Fist bump. It’s our last Friday. I kiss Gerry goodbye and head out into the unexpectedly snowy morning on my way to work for the final Friday I’ll spend in the office. Next week will be a short one bracketed with a retirement lunch for Gerry on Monday and a retirement celebration for me on Thursday. On Friday the movers will load the moving truck and we’ll begin our next chapter.
The past twelve months have been a time of lasts in my mind. A year ago I was planning my last garden in this place, we enjoyed our last summer on our patio, I cooked my last turkey in this house. More recently we’ve been taking note of the last time the housekeeper will come and planning for the last time we have to make dog food before we head out.
I’ve marked the days by what’s to come: one hundred days until we retire, one more month until we’re home, two weeks and the movers will be here packing. Today: one week until the movers are here to load the truck.
Anticipation. Looking ahead. That’s been the underlying theme over the past year as we’ve made plans and crossed things off of our list and prepared to step into the next phase of our lives. The planner in me has found comfort in marking these milestones, checking them off the list, and seeing progress being made.
But as we prepare to cross over the threshold into the transition I’m looking forward to not looking forward. It’s time to focus more on enjoying and appreciating every moment in this life God has blessed me with.
Since my birthday a couple of weeks ago I’m acutely aware that I’m now the same age my mom was when she died suddenly and that’s an odd feeling. None of us can know the exact number of hours we have been given for this life, and I know I’ve spent too long racing through every day and letting precious and simple moments that will never come again slip by.

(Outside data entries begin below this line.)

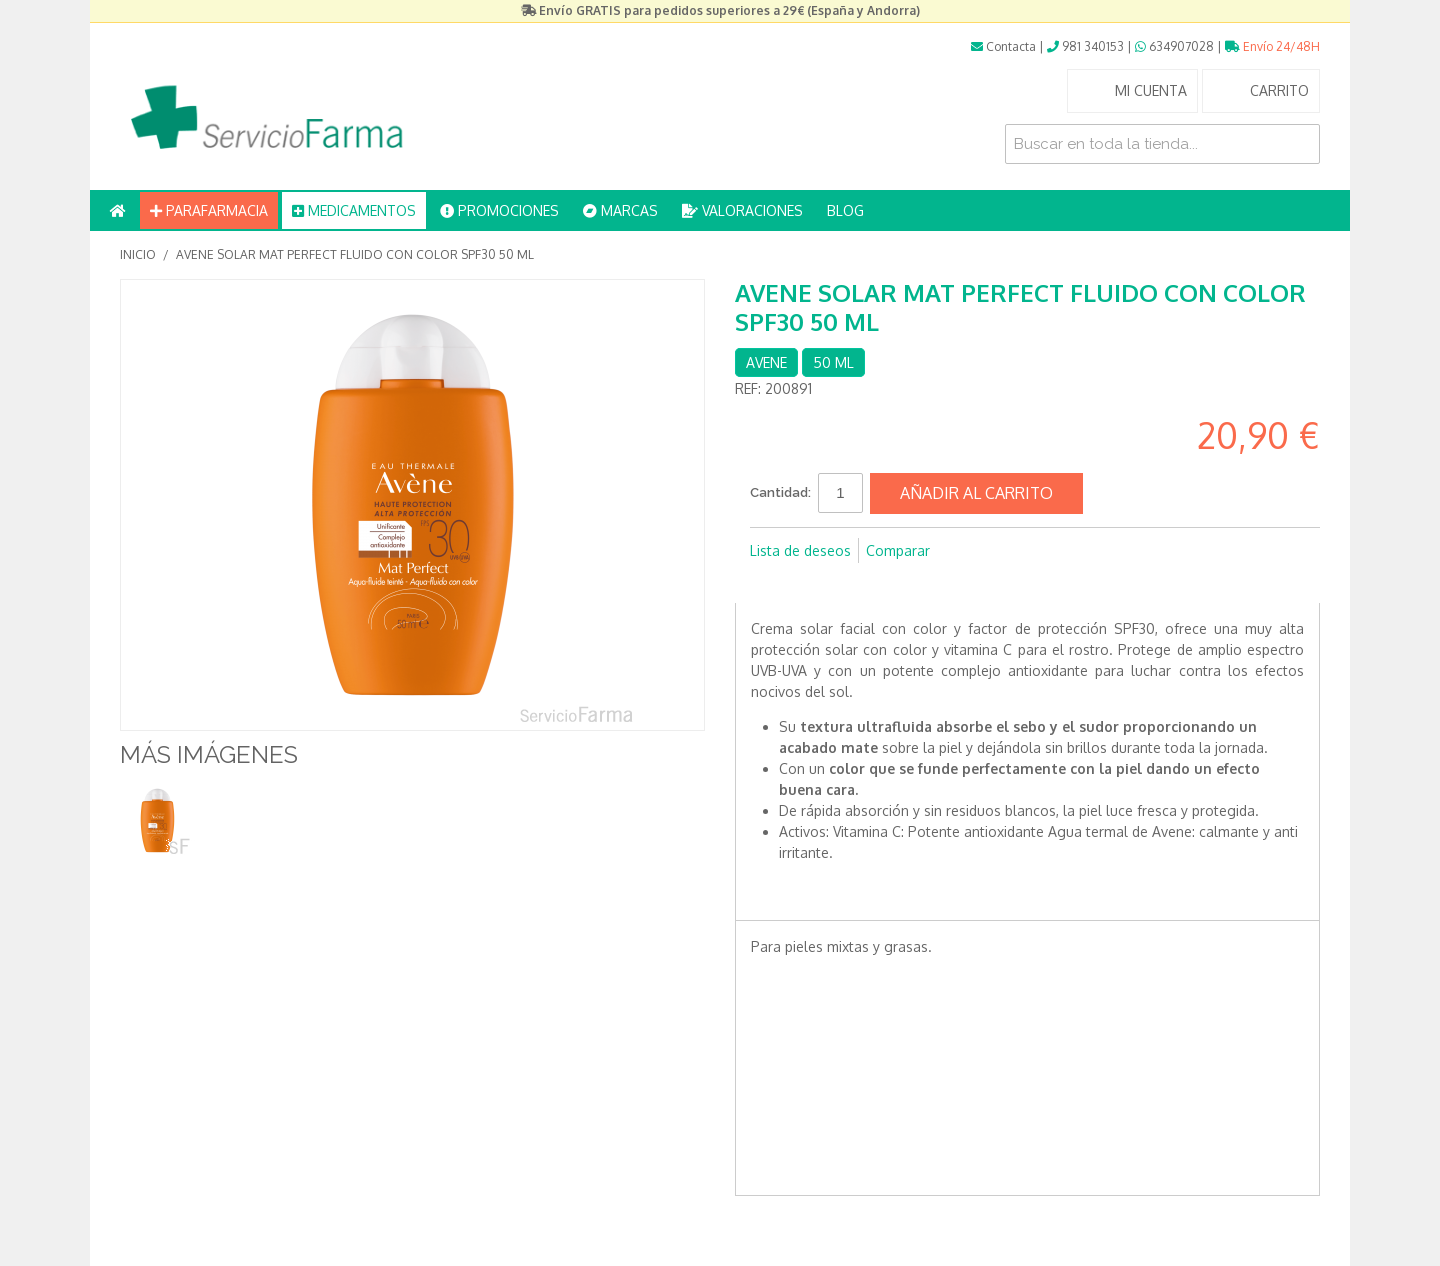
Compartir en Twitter (810, 583)
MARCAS (620, 210)
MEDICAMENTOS (354, 210)
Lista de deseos (800, 550)
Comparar (898, 550)
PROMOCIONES (499, 210)
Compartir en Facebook (770, 583)
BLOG (845, 210)
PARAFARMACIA (209, 210)
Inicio (138, 254)
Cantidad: (780, 492)
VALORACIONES (742, 210)
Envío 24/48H (1272, 46)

Author Shirley Showalter shared her personal goal with readers recently and it struck a strong chord with me. Her life’s mission is to “prepare for the hour of my death by living one good day at a time and to help others do the same.”
In these past couple of weeks as things on my list have been crossed off, as we’ve seen our plans come together, as I’ve started to relax, I’ve sensed a slowing down within me, a desire to “live one good day at a time”.
In a little over a week when we move into our new home I’m sure there will be moments of “our first (fill in the blank) in our new home” but my fervent desire is that I learn to slow down and more fully appreciate every simple moment I’ve been gifted to have in this life.